Best tournament finish and what you did that day when you were fishing.
It would have to be the 2018 National Championship on Lake Hartwell in Anderson, SC. The tournament started out with me having some execution errors on day one, with a 5 fish limit for just over 8 pounds, good enough for 45th place. Even though I'd failed to put a few key fish in the boat on day one, I felt good about what I had found in practice and felt like I could turn things around if only my execution got better. Day two began and things started off slow, but I felt like it was only a matter of time before I would connect with the fish. At about 9 am things started to take off. I'd finally gotten a bite and it was a 14 inch keeper largemouth. Moments later another connection, this time with a 3.5 pound class fish, and in the boat she came. Two misses later in the same area, I decided to check another productive spot. Shortly after arriving I connected with another 2 plus pound largemouth. In the livewell he went. I continued to work the area, and my next fish was a 2 plus pound spotted bass that struck a top water, but missed. So I pitched a drop shot in his path and connected again. In the boat he goes. As I continued to fish, I boated two more in the 3.5 pound class, and culled my 14 inch largemouth. At that point I decided to go back to where I first connected with them and see if I could get another. I arrived and within a few minutes, I caught another 3.5 pounder and culled one my two pounders. No more bites, time for a move. Off to the dam I went to fish an area that had yeilded some good bites in practice.
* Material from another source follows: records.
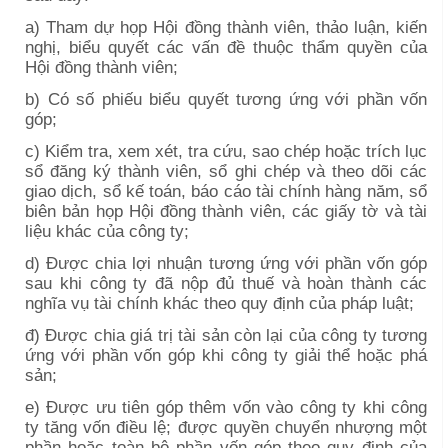
a) Tham dự họp Hội đồng thành viên, thảo luận, kiến
nghị, biểu quyết các vấn đề thuộc thẩm quyền của
Hội đồng thành viên;
b) Có số phiếu biểu quyết tương ứng với phần vốn
góp;
c) Kiểm tra, xem xét, tra cứu, sao chép hoặc trích lục
sổ đăng ký thành viên, sổ ghi chép và theo dõi các
giao dịch, sổ kế toán, báo cáo tài chính hàng năm, sổ
biên bản họp Hội đồng thành viên, các giấy tờ và tài
liệu khác của công ty;
d) Được chia lợi nhuận tương ứng với phần vốn góp
sau khi công ty đã nộp đủ thuế và hoàn thành các
nghĩa vụ tài chính khác theo quy định của pháp luật;
đ) Được chia giá trị tài sản còn lại của công ty tương
ứng với phần vốn góp khi công ty giải thể hoặc phá
sản;
e) Được ưu tiên góp thêm vốn vào công ty khi công
ty tăng vốn điều lệ; được quyền chuyển nhượng một
phần hoặc toàn bộ phần vốn góp theo quy định của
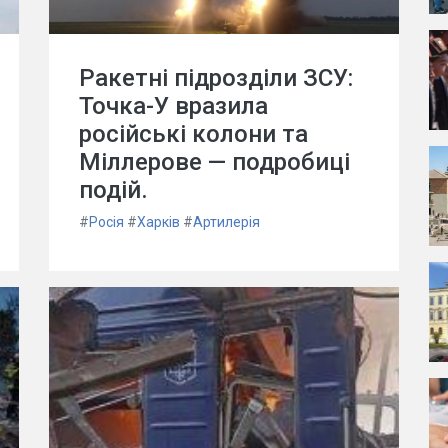
Ракетні підрозділи ЗСУ:
Точка-У вразила
російські колони та
Міллерове — подробиці
подій.
#
Росія
#
Харків
#
Артилерія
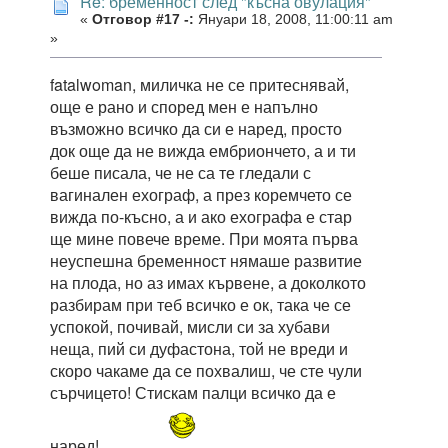
Re: бременност след "късна овулация"
«
Отговор #17 -:
Януари 18, 2008, 11:00:11 am
»
fatalwoman, миличка не се притеснявай,
още е рано и според мен е напълно
възможно всичко да си е наред, просто
док още да не вижда ембриончето, а и ти
беше писала, че не са те гледали с
вагинален ехограф, а през коремчето се
вижда по-късно, а и ако ехографа е стар
ще мине повече време. При моята първа
неуспешна бременност нямаше развитие
на плода, но аз имах кървене, а доколкото
разбирам при теб всичко е ок, така че се
успокой, почивай, мисли си за хубави
неща, пий си дуфастона, той не вреди и
скоро чакаме да се похвалиш, че сте чули
сърчицето! Стискам палци всичко да е
наред!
I arrived and within minutes I was battling another 3.5 pound class fish out of the shallows. In the boat she goes and my final cull for the day. It's now high noon and Ive a solid limit in the 17 to 19 lb range I figured. So I scouted some new areas in an effort to expand on my pattern for day 3, and made my way back toward the weigh in early. My weight for the day was 18.70 pounds the biggest bag of the tournament and good enough to put me in first place with a slim one pound lead! Day three was cancelled due to weather, and thus my day two catch turned out to be the winning fish! How exciting to come from 45th on day one to the lead on day two. The best part about it... I was able to share it with my family and friends!
Most challenging part of tournament fishing
Fishing is never the same, it's always changing. You have to keep up with what is going on on a particular body of water at that specific time in order to be successful, and it's never the same year end and year out. There is always room for improvement, and something new to learn everytime you're out on the water.
When tournaments don't go my way
Ask questions. Try to figure out where you went wrong and improve upon it the next time.
Advice to give to an aspiring tournament angler:
Spend lots of time on the water, and be optimistic about every cast.
Some shared general bass fishing techniques for people just getting into the sport
If you are just getting started my advice would be to try not to learn everything all at once. Take your time, and learn techniques, and presentations slowly. You'll enjoy the experience much more and the time invested will be more productive. Set realistic and achievable goals for yourself, and maintain reasonable expectations. Join a club, and try to fish with people that have more experience than you do. Have fun, and remember that it's not a race, so enjoy the ride!